▶ [YOUR INSTRUCTIONS] Every record must appear in your copy exactly as written, with no pictures.

Page-level text extractions
#####

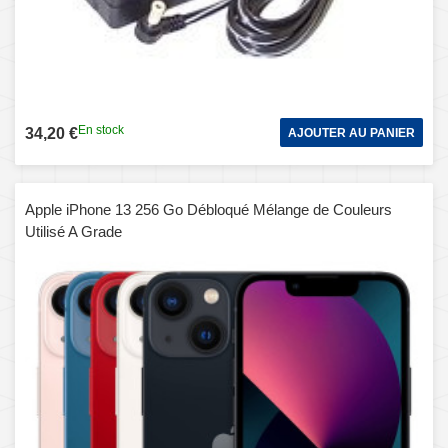
En stock
34,20 €
AJOUTER AU PANIER
Apple iPhone 13 256 Go Débloqué Mélange de Couleurs
Utilisé A Grade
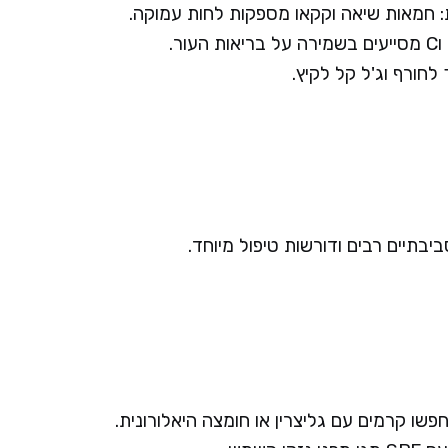
: חמאות שיאה וקקאו מספקות לחות עמוקה.
חורף וג'ל קל לקיץ.
ביבתיים רבים ודורשות טיפול מיוחד.
שו קרמים עם גליצרין או חומצה היאלורונית.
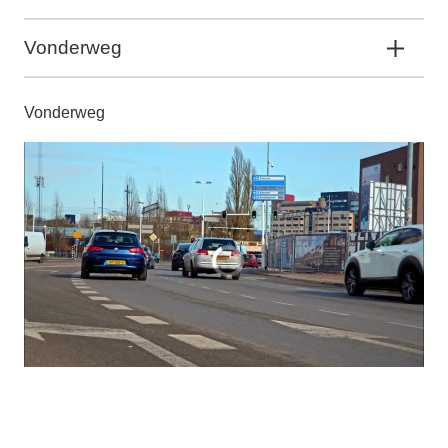
Vonderweg
Vonderweg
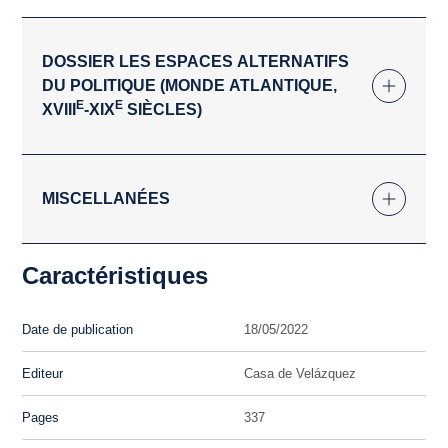
DOSSIER LES ESPACES ALTERNATIFS
DU POLITIQUE (MONDE ATLANTIQUE,
E
E
XVIII
-XIX
SIÈCLES)
MISCELLANÉES
Caractéristiques
Date de publication
18/05/2022
Editeur
Casa de Velázquez
Pages
337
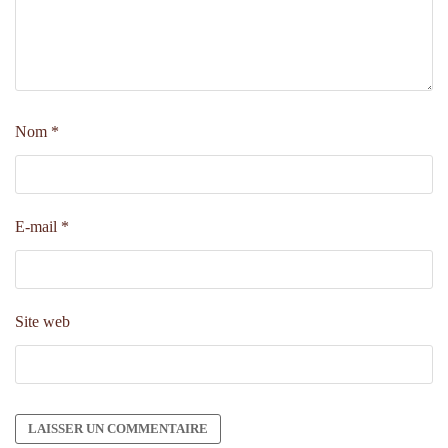
Nom
*
E-mail
*
Site web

#####

▶ [PROBLEM SOLUTION]
En stock
34,20 €
AJOUTER AU PANIER
Apple iPhone 13 256 Go Débloqué Mélange de Couleurs
Utilisé A Grade
: חמאות שיאה וקקאו מספקות לחות עמוקה.
חורף וג'ל קל לקיץ.
ביבתיים רבים ודורשות טיפול מיוחד.
שו קרמים עם גליצרין או חומצה היאלורונית.
Vonderweg
Vonderweg
DOSSIER LES ESPACES ALTERNATIFS
DU POLITIQUE (MONDE ATLANTIQUE,
E
E
XVIII
-XIX
SIÈCLES)
MISCELLANÉES
Caractéristiques
Date de publication
18/05/2022
Editeur
Casa de Velázquez
Pages
337
Nom
*
E-mail
*
Site web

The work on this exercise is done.